WHAT YOU SHOULD DO
The line with "Projetos Participativos" marks the first line to copy, and the line with "thường xuyên." marks the last. Transcribe that stretch of the data below exactly, without pictures.

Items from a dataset
▬▬▬▬▬▬▬▬▬▬

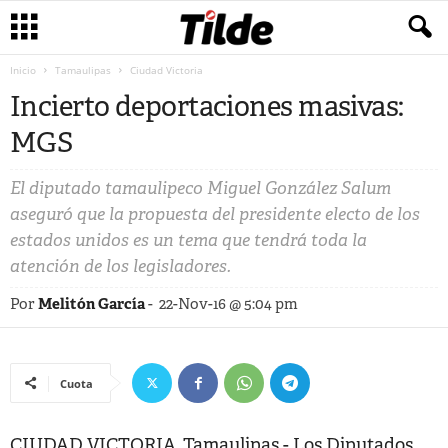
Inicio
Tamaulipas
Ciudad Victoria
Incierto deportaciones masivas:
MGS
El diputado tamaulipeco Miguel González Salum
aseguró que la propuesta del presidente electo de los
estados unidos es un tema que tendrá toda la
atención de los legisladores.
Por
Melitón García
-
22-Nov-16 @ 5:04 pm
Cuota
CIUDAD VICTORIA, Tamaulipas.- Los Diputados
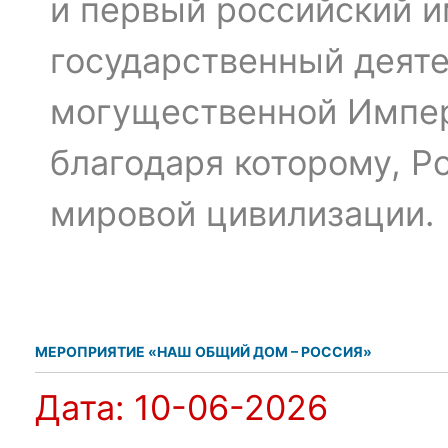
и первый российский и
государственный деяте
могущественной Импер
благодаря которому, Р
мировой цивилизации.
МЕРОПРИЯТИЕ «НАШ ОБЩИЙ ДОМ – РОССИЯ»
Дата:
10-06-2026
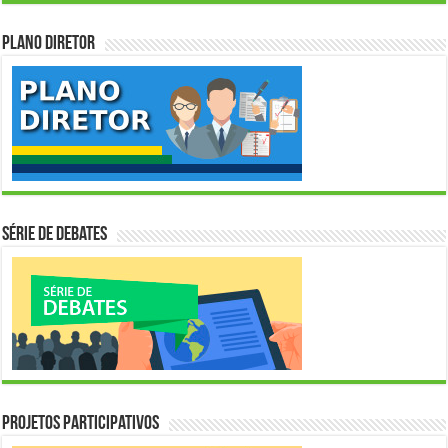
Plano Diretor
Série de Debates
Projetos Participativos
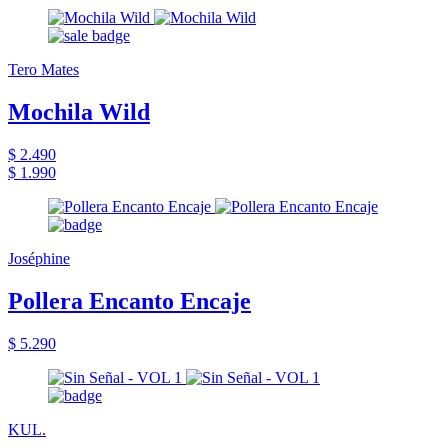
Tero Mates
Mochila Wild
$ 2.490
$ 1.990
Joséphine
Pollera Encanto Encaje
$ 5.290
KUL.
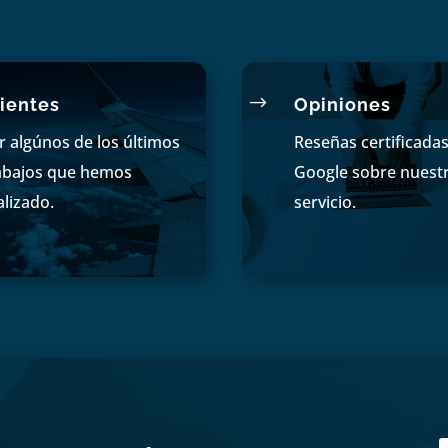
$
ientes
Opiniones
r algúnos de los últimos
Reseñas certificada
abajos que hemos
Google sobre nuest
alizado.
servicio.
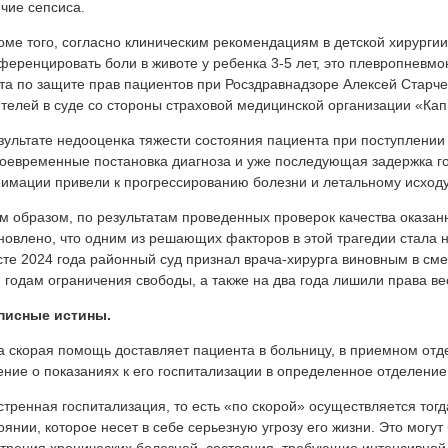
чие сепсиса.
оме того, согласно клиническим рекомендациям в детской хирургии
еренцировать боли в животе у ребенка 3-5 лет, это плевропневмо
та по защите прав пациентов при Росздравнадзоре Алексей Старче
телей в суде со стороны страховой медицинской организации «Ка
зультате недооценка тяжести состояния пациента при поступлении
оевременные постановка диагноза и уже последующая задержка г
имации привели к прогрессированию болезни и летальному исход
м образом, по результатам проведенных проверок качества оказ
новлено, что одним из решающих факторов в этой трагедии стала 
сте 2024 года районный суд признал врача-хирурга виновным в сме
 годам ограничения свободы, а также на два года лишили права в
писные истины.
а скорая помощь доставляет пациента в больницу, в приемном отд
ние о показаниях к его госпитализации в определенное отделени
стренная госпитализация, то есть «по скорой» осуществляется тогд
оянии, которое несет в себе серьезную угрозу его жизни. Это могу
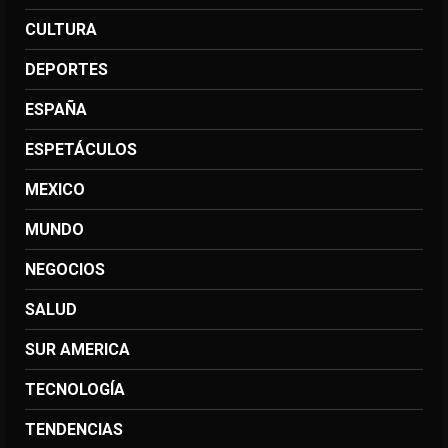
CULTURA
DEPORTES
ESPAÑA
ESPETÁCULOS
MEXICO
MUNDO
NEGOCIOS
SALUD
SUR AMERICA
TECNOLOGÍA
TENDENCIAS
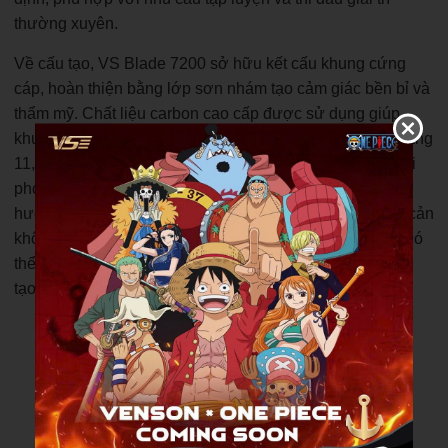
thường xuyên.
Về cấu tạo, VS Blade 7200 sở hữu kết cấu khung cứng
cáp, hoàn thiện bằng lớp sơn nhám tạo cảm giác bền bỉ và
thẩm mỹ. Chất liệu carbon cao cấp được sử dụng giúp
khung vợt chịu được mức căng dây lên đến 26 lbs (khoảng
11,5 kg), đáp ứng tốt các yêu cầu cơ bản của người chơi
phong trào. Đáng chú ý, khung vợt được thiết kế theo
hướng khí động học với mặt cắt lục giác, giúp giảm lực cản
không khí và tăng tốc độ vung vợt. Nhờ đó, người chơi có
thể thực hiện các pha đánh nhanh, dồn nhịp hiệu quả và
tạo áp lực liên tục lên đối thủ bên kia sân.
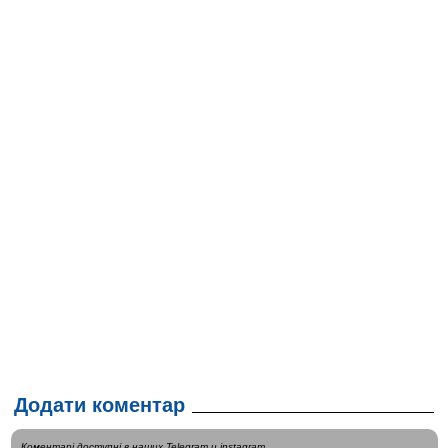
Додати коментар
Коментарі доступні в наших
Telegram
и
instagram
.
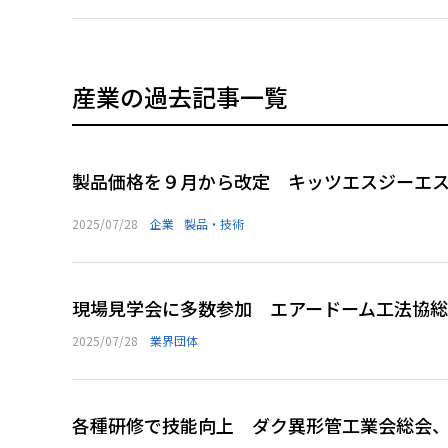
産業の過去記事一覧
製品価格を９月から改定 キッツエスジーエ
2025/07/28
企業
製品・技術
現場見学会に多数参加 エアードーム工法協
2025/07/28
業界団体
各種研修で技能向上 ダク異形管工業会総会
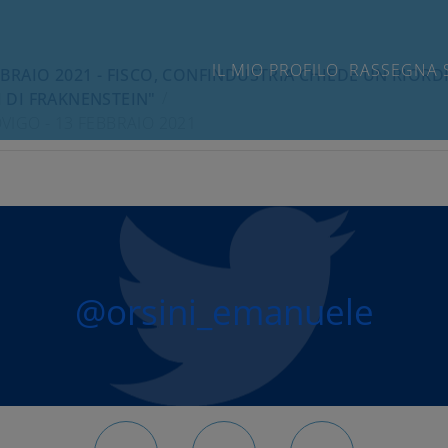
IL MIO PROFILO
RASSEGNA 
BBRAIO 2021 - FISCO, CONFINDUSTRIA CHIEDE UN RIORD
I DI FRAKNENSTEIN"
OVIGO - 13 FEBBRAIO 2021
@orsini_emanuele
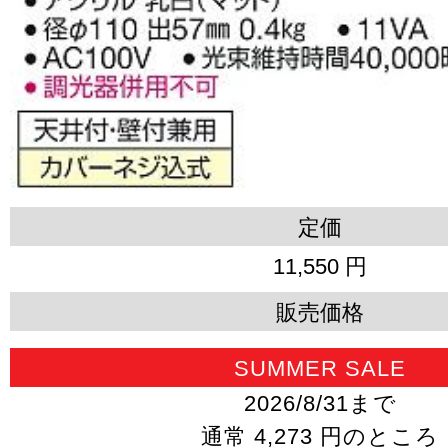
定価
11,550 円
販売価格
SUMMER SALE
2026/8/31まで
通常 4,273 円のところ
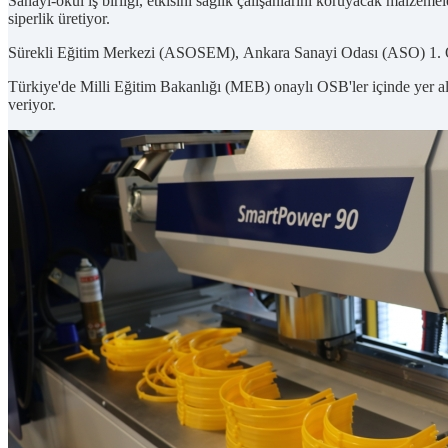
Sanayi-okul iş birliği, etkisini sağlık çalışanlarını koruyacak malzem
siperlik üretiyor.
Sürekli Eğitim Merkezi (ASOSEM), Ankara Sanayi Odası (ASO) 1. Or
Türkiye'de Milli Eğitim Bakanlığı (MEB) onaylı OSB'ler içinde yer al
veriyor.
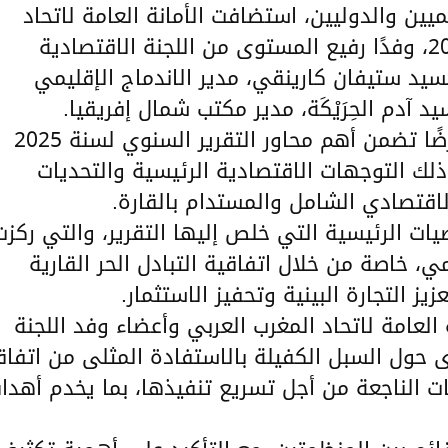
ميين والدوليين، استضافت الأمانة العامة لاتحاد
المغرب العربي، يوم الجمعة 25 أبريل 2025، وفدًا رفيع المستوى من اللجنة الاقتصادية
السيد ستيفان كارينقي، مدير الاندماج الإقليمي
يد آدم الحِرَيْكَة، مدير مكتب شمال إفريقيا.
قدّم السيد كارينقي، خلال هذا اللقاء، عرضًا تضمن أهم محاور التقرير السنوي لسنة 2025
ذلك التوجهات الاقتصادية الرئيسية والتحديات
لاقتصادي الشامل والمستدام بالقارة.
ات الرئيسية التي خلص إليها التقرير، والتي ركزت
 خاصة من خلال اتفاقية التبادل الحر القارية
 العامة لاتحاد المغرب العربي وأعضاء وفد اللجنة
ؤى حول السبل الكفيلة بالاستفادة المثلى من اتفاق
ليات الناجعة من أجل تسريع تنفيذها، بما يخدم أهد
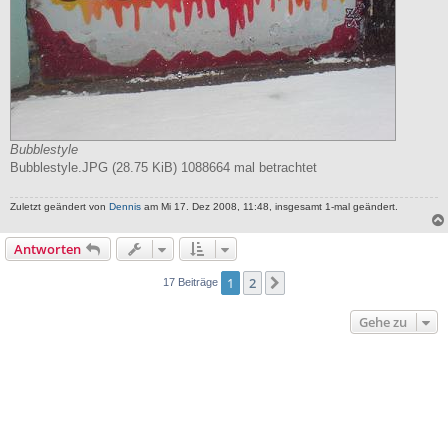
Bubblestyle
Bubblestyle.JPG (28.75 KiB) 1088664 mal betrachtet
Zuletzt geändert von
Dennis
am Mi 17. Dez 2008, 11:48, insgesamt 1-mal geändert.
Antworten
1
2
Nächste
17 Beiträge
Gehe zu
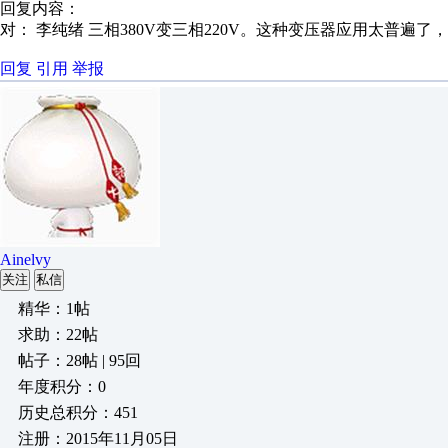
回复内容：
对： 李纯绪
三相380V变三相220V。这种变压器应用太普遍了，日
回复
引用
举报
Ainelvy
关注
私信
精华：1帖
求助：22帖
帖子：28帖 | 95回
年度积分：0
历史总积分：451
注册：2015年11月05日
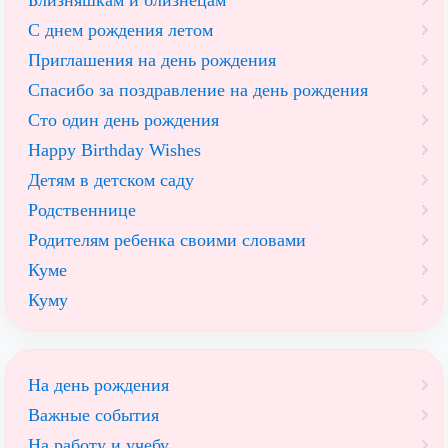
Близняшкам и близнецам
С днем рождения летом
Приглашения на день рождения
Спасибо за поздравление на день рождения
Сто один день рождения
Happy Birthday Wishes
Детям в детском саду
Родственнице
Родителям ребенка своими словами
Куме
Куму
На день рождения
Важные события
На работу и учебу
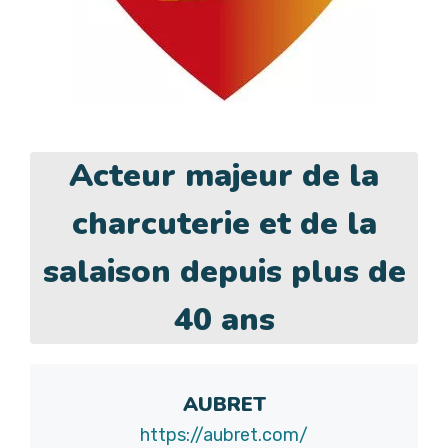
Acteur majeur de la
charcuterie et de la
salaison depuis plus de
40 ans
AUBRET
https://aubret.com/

▬▬▬▬▬▬▬▬▬▬

EXERCISE SOLUTION
Projetos Participativos
Tero Mates
Mochila Wild
$ 2.490
$ 1.990
Joséphine
Pollera Encanto Encaje
$ 5.290
KUL.
$
ientes
Opiniones
r algúnos de los últimos
Reseñas certificada
abajos que hemos
Google sobre nuest
alizado.
servicio.
чие сепсиса.
оме того, согласно клиническим рекомендациям в детской хирургии
еренцировать боли в животе у ребенка 3-5 лет, это плевропневмо
та по защите прав пациентов при Росздравнадзоре Алексей Старче
телей в суде со стороны страховой медицинской организации «Ка
зультате недооценка тяжести состояния пациента при поступлении
оевременные постановка диагноза и уже последующая задержка г
имации привели к прогрессированию болезни и летальному исход
м образом, по результатам проведенных проверок качества оказ
новлено, что одним из решающих факторов в этой трагедии стала 
сте 2024 года районный суд признал врача-хирурга виновным в сме
 годам ограничения свободы, а также на два года лишили права в
писные истины.
а скорая помощь доставляет пациента в больницу, в приемном отд
ние о показаниях к его госпитализации в определенное отделени
стренная госпитализация, то есть «по скорой» осуществляется тогд
оянии, которое несет в себе серьезную угрозу его жизни. Это могу
CULTURA
DEPORTES
ESPAÑA
ESPETÁCULOS
MEXICO
MUNDO
NEGOCIOS
SALUD
SUR AMERICA
TECNOLOGÍA
TENDENCIAS
thường xuyên.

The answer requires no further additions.